The Facts: Economic inequality has increased dramatically in the United States, and because of this, gains in real GDP per-capita are often not felt by many in our society. (See chart.)
In the 35 years after World War II, economic growth was more widely shared, and real incomes doubled for those in the bottom 90 percent of the distribution while growing more slowly for those at the top. However, in the most recent 35 years, the bottom 50 percent of the distribution have experienced stagnant incomes, and those in the 50-90th percentile have experienced far slower income growth than in the prior generation. However, income growth for those in the top 10 percent, and especially the top 1 percent and the top 1/10 of one percent, has been enormous: Over this time period, cumulative income growth has exceeded 200 percent for those in the top one percent, and over 300 percent for those in the top 1/10 of 1 percent. ...

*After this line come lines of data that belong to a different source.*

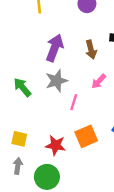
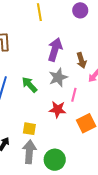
brown arrow: (91, 50) -> (81, 60), moved
red star: (56, 145) -> (58, 109), moved
gray arrow: (18, 166) -> (29, 152), size x1.6

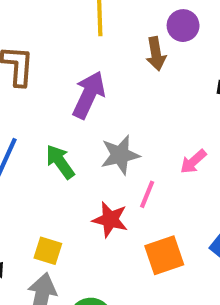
purple arrow: (55, 50) -> (89, 95), moved
brown arrow: (81, 60) -> (156, 54), moved

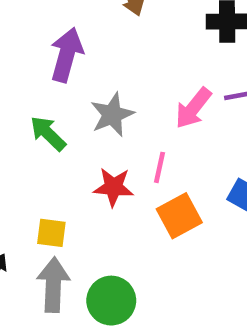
pink arrow: (193, 162) -> (193, 108), size x1.4
pink line: (147, 194) -> (160, 167), moved

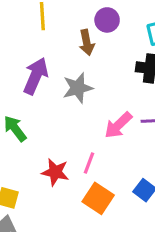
gray star: (112, 115) -> (78, 88), moved
orange square: (179, 216) -> (98, 198), turned -36

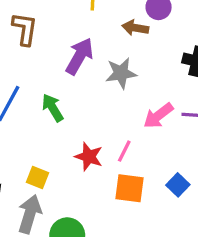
brown arrow: (87, 43) -> (135, 28), turned 105
orange square: (98, 198) -> (130, 188), turned -32

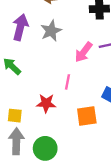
red star: (89, 157) -> (46, 103), moved
orange square: (130, 188) -> (87, 116), moved

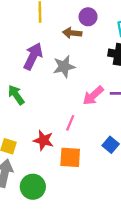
orange square: (87, 116) -> (70, 157), moved

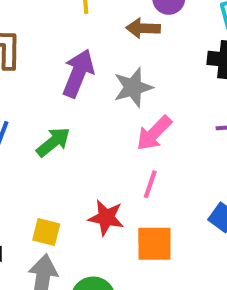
green arrow: (16, 95) -> (53, 142), turned 90
pink arrow: (93, 96) -> (154, 133), moved

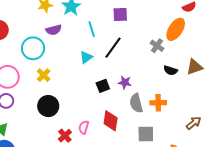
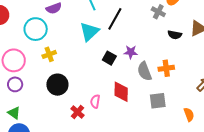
cyan triangle: (86, 57) -> (89, 32), size x1.5
yellow cross: (44, 75) -> (49, 54), turned 32
black square: (103, 86) -> (109, 58), turned -32

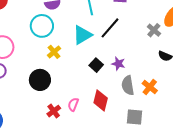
cyan circle: (36, 29) -> (42, 26), moved
yellow cross: (49, 54) -> (54, 52), moved, turned -32
orange cross: (166, 68) -> (150, 87), turned 35

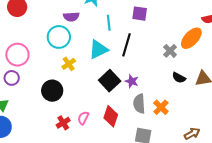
black line: (110, 28) -> (126, 45), turned -30
black square: (96, 65) -> (110, 81), size x1.5

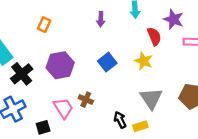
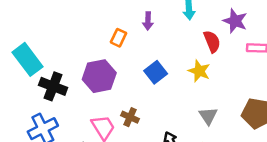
orange rectangle: (44, 25) -> (118, 38), moved
black cross: (22, 74) -> (53, 86), turned -30
gray triangle: (151, 98) -> (208, 116), size x0.7

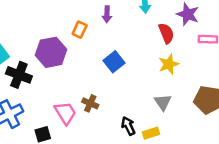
yellow star: (199, 71) -> (169, 64), moved, turned 30
purple hexagon: (99, 76) -> (51, 52), moved

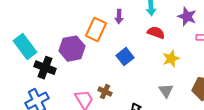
orange rectangle: (80, 30) -> (96, 30), size x1.6
red semicircle: (166, 33) -> (156, 33), moved, turned -48

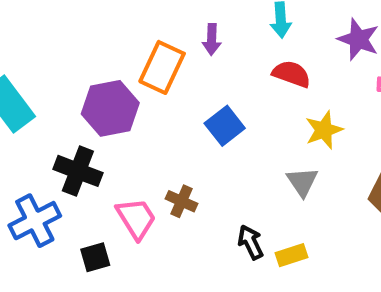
black cross: (45, 68) -> (78, 171), moved
gray triangle: (166, 91) -> (302, 182), moved

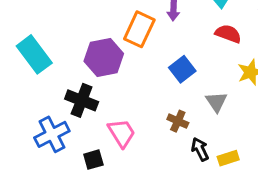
gray triangle: (302, 182) -> (216, 102), moved
brown cross: (181, 201) -> (178, 121), moved

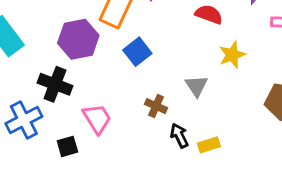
blue square: (182, 69) -> (137, 52), moved

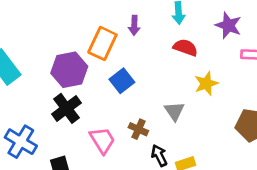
black cross: (55, 84) -> (66, 108), moved, turned 32
pink trapezoid: (97, 118) -> (102, 140), moved
blue cross: (24, 120) -> (21, 142), turned -32

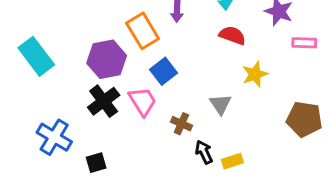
orange rectangle: (102, 43) -> (143, 31), turned -56
pink trapezoid: (102, 140) -> (143, 101), moved

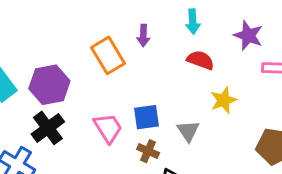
purple hexagon: (107, 59) -> (49, 85), moved
blue square: (164, 71) -> (147, 117), moved, turned 30
black cross: (104, 101) -> (48, 128), moved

What This Means: In recent decades, gains in national income have failed to reach many Americans due to increasing income inequality; countering such trends requires increasing the progressivity of our tax system. Proposals that seek to reduce tax avoidance and harmonize the tax treatment of different types of income are likely to raise more revenue at lower rates than more narrow proposals. Many new proposals provide a useful starting point, but they all need careful consideration in order to be ready for implementation. It is also important to remember that economic inequality is not just a “top end” problem. The tax system can also usefully help those at the bottom of the income distribution who have experienced stagnant wage growth in recent decades. Proposals to expand the earned income tax credit do just that, by subsidizing the wages of low-income workers. Pairing an expansion of the earned income tax credit with careful, efficient methods of taxing the rich would tackle economic inequality from both ends.